Governi e Parlamento Ue si muovono
Oggi l’obsolescenza programmata viene combattuta dai Governi nazionali colpendo quelle aziende che la attuano e stabilendo per legge degli standard di produzione per definire i requisiti minimi di durata dei vari prodotti.
A partire dal 1 gennaio 2020, ad esempio, in Francia ogni prodotto tecnologico dovrà mostrare un’etichetta che riporti il proprio indice di riparabilità.
Il reato di obsolescenza programmata è stato introdotto nel 2016 e prevede pene fino a due anni di reclusione per l’amministratore delegato dell’azienda e multe fino a 300 mila euro.
L’operato francese è un esempio lampante di come sia possibile un mercato sostenibile, specialmente in merito alle sempre più sentite esigenze di tutela ambientale.

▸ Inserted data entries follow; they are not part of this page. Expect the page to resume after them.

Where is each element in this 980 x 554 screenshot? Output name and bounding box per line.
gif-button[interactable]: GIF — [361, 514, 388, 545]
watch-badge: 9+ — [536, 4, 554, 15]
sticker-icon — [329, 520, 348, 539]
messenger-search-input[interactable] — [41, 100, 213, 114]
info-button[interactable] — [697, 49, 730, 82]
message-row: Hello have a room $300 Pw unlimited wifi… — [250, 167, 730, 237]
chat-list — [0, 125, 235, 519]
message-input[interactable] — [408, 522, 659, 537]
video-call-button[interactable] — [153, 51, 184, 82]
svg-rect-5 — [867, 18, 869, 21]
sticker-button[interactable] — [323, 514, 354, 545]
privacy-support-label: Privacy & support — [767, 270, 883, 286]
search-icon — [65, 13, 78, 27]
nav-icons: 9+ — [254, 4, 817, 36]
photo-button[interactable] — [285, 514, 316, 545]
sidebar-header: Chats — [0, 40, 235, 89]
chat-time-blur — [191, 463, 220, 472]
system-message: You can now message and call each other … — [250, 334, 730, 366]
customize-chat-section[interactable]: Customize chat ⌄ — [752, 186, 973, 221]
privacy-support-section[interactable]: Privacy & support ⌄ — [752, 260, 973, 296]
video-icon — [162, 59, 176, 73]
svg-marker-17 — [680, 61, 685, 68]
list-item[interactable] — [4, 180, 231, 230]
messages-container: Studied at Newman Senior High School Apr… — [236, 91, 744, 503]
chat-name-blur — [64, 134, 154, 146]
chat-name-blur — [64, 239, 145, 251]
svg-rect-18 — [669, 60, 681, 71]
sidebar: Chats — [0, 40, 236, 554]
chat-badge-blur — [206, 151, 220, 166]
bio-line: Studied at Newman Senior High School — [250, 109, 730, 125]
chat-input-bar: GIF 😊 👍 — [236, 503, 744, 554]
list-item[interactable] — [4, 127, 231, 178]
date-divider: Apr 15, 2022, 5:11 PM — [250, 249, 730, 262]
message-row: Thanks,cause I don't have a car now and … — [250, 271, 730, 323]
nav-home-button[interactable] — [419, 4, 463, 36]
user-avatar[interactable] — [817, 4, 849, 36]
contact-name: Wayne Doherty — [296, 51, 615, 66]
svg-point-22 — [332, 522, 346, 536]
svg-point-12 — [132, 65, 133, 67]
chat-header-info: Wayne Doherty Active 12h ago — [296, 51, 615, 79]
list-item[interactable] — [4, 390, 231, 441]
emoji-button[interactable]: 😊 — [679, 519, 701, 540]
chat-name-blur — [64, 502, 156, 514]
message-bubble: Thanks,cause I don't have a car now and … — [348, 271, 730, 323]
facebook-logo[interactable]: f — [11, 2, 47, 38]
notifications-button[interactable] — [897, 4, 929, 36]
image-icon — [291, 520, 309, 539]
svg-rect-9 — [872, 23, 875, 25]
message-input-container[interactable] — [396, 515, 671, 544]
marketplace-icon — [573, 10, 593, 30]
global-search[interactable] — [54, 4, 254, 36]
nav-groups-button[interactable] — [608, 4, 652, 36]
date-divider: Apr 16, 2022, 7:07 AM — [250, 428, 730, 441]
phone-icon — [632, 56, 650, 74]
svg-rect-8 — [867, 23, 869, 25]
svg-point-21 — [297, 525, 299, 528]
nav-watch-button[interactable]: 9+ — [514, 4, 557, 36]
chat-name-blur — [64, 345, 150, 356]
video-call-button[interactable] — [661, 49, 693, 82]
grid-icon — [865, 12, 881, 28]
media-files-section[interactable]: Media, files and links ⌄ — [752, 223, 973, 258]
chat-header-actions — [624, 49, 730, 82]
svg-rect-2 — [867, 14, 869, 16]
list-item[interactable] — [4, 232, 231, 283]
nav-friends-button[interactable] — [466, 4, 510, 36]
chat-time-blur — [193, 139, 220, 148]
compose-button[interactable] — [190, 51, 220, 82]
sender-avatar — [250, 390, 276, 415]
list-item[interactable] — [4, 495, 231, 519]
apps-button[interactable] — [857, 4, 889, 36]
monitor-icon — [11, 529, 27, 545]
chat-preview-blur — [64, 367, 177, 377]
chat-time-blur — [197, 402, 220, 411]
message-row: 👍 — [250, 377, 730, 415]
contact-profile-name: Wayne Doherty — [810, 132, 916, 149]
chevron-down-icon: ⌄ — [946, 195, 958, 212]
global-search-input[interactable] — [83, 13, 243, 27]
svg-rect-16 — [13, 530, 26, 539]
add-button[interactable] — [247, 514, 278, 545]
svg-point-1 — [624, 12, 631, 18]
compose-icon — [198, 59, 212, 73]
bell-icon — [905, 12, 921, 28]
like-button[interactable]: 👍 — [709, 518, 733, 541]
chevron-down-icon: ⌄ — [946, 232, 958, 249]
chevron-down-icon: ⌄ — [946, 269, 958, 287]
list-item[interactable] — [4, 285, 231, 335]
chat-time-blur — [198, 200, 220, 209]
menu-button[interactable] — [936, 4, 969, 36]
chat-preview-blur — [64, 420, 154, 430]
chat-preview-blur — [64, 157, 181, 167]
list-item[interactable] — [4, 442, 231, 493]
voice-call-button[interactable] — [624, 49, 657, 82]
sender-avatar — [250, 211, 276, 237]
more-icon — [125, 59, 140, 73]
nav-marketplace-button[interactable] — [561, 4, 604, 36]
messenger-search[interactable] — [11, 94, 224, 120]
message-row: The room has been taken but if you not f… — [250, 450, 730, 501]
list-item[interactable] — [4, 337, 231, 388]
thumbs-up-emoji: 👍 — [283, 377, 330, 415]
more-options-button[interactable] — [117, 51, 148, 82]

D’altro canto la decisione dell’Agcm non convince a pieno alcuni esperti, i quali rimarcano che l’istruttoria non sia riuscita a dimostrare le pratiche di “obsolescenza programmata” attuate dalle due compagnie. A ben guardare, infatti, l’autorità garante della concorrenza ha argomentato la decisione sulla base della lacunosità dell’informativa fornita ai consumatori che non avrebbe messo in luce, in maniera adeguata, i lati negativi degli aggiornamenti effettuati sui devices (evidenziando invece, al contrario, i soli aspetti positivi).
A rischio sicurezza e centri di riparazione
Queste decisioni quindi, se da un lato rispondono alle esigenze dei consumatori che lamentano l’obsolescenza troppo rapida dei propri devices e un impatto ambientale insostenibile per il nostro Pianeta, dall’altro lato potrebbero porre un importante freno all’evoluzione tecnologica, costringendo i grandi produttori a dover distinguere gli aggiornamenti indispensabili per la sicurezza, da quelli che servono solo ad aggiungere funzioni od ottimizzare le prestazioni.
Sul punto si è soffermata anche la giornalista Milena Gabanelli, la quale, ha pubblicato un video sul Corriere che evidenzia un’ulteriore criticità del modello di business fondato sull’obsolescenza programmata. Dati alla mano infatti, riporta la giornalista, in Italia stiamo assistendo ad una progressiva chiusura dei centri dedicati alla riparazione degli elettrodomestici.
Per far fronte al problema, nell’estate del 2017, il Parlamento europeo ha approvato una risoluzione per invitare gli Stati dell’Unione a promuovere prodotti tecnologici riparabili e con un ciclo di vita più lungo. L’Italia non è rimasta inerte di fronte alle indicazioni fornite dal Parlamento Europeo: ben tre proposte di legge sono state presentate da Pd, Sel e Movimento 5 Stelle, ma nessuna è mai arrivata in discussione in aula.